[Stored items]
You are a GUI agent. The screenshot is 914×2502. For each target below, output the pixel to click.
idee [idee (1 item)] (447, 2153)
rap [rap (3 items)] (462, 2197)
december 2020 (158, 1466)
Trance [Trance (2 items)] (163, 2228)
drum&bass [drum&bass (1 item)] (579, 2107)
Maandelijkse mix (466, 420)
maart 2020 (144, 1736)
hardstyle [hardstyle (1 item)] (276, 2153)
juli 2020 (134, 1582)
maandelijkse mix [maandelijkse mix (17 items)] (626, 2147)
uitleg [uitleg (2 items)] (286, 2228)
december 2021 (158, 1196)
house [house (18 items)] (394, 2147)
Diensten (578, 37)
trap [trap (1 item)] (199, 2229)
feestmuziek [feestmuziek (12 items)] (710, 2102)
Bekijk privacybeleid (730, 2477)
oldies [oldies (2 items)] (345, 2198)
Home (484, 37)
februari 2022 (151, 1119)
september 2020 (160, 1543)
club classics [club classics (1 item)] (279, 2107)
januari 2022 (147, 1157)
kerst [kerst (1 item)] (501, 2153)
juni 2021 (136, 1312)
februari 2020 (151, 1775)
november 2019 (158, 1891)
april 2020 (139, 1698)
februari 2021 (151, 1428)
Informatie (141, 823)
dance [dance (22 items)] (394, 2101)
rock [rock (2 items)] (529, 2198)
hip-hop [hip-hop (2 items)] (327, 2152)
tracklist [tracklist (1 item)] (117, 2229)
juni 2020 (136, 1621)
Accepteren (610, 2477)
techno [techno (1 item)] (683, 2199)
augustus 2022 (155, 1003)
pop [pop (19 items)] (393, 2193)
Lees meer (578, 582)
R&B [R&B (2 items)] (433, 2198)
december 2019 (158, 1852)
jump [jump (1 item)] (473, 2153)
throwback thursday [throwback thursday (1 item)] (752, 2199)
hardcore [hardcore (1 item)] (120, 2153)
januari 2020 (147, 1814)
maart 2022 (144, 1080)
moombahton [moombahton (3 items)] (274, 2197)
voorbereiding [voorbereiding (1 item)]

Task brief:
Copy out only the lines of the records above from the one with "maandelijkse mix [maandelijkse" through the one with "oldies [oldies (2 items)] (345, 2198)", exactly as they stand, both included.

Answer for the task:
maandelijkse mix [maandelijkse mix (17 items)] (626, 2147)
uitleg [uitleg (2 items)] (286, 2228)
december 2021 (158, 1196)
house [house (18 items)] (394, 2147)
Diensten (578, 37)
trap [trap (1 item)] (199, 2229)
feestmuziek [feestmuziek (12 items)] (710, 2102)
Bekijk privacybeleid (730, 2477)
oldies [oldies (2 items)] (345, 2198)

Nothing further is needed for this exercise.